Problem to solve –
Every line of the entries below from the one containing "Big Fish (***)" to the one containing "Manufacturers", both ends included, must be written out exactly. No other line belongs in the answer.

Extracted page text data:
|---|

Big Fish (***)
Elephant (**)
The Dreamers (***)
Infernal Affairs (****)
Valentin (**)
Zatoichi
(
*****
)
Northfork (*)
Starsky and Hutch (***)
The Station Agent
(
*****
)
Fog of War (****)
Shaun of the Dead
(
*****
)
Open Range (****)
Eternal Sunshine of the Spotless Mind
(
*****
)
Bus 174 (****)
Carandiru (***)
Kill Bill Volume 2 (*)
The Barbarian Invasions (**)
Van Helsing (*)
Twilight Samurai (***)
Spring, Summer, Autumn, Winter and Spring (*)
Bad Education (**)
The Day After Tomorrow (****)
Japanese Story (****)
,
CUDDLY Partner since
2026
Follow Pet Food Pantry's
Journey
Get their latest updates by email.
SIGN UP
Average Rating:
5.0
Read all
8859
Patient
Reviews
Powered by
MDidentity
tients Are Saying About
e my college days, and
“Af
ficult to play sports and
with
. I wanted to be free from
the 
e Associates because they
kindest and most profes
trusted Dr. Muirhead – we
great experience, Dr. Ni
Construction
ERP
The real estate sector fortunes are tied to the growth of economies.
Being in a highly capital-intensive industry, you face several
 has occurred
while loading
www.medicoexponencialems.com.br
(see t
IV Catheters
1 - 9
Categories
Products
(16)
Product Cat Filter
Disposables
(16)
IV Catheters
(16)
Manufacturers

|---|

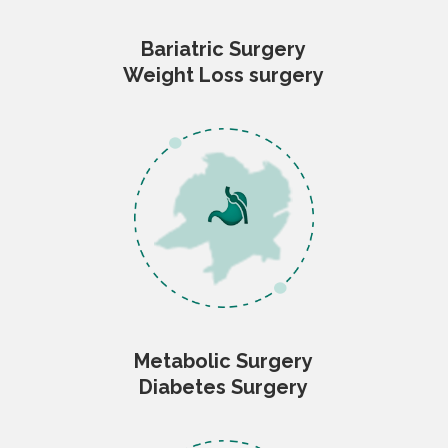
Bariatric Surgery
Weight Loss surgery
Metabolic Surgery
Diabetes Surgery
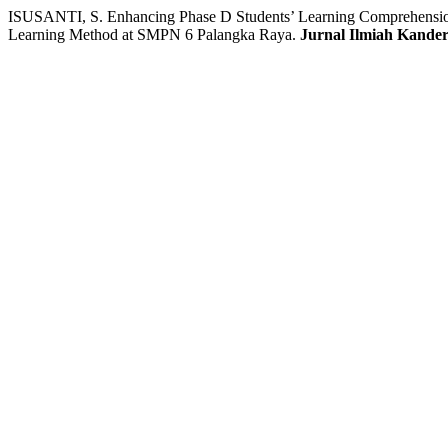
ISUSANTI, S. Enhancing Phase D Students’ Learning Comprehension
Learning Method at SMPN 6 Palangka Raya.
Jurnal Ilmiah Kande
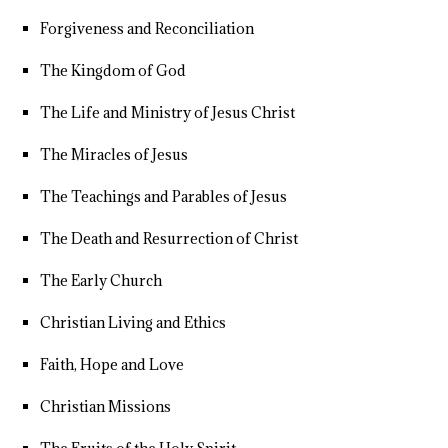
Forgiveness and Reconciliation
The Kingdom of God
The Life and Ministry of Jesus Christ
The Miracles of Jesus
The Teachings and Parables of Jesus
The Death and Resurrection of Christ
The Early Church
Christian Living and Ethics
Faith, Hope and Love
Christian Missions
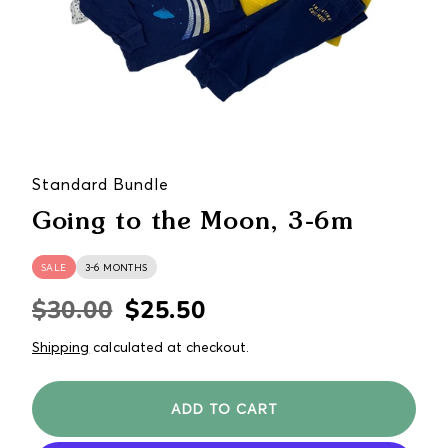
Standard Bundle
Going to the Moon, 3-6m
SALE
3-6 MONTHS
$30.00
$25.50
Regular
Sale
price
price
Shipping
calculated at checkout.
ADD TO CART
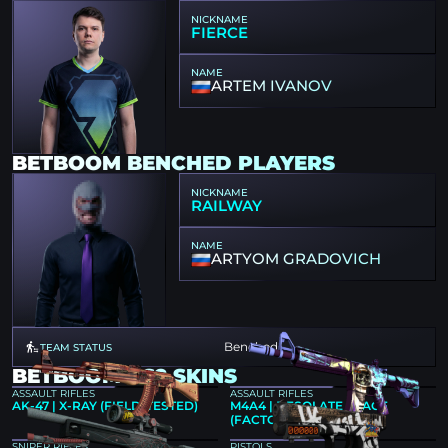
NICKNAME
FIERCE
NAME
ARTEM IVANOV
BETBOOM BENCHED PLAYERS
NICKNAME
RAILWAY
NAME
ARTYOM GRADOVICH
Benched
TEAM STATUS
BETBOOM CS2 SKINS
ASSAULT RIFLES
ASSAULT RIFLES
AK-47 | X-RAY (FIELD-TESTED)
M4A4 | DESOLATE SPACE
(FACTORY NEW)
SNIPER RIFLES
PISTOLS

|---|

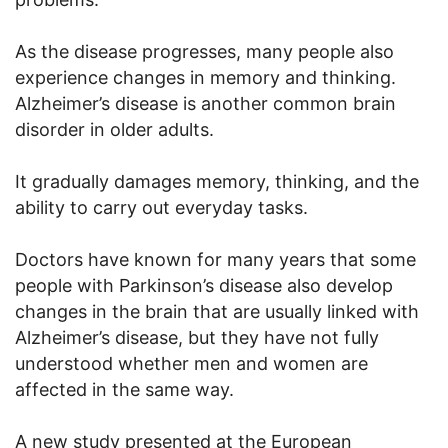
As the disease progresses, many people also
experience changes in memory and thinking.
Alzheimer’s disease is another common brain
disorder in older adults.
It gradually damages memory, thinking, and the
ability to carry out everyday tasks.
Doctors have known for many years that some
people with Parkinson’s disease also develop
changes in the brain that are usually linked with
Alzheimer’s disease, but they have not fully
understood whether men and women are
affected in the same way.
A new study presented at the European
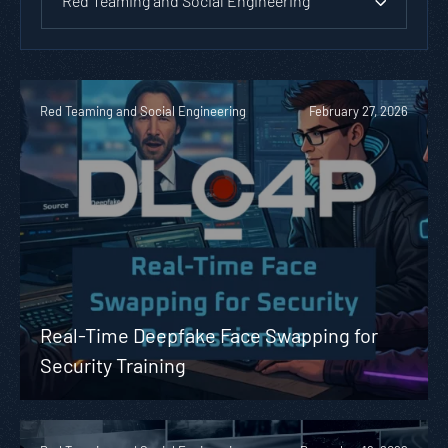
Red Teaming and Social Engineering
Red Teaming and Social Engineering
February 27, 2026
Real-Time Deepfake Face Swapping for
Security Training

|---|

Exercise response –
Big Fish (***)
Elephant (**)
The Dreamers (***)
Infernal Affairs (****)
Valentin (**)
Zatoichi
(
*****
)
Northfork (*)
Starsky and Hutch (***)
The Station Agent
(
*****
)
Fog of War (****)
Shaun of the Dead
(
*****
)
Open Range (****)
Eternal Sunshine of the Spotless Mind
(
*****
)
Bus 174 (****)
Carandiru (***)
Kill Bill Volume 2 (*)
The Barbarian Invasions (**)
Van Helsing (*)
Twilight Samurai (***)
Spring, Summer, Autumn, Winter and Spring (*)
Bad Education (**)
The Day After Tomorrow (****)
Japanese Story (****)
,
CUDDLY Partner since
2026
Follow Pet Food Pantry's
Journey
Get their latest updates by email.
SIGN UP
Average Rating:
5.0
Read all
8859
Patient
Reviews
Powered by
MDidentity
tients Are Saying About
e my college days, and
“Af
ficult to play sports and
with
. I wanted to be free from
the 
e Associates because they
kindest and most profes
trusted Dr. Muirhead – we
great experience, Dr. Ni
Construction
ERP
The real estate sector fortunes are tied to the growth of economies.
Being in a highly capital-intensive industry, you face several
 has occurred
while loading
www.medicoexponencialems.com.br
(see t
IV Catheters
1 - 9
Categories
Products
(16)
Product Cat Filter
Disposables
(16)
IV Catheters
(16)
Manufacturers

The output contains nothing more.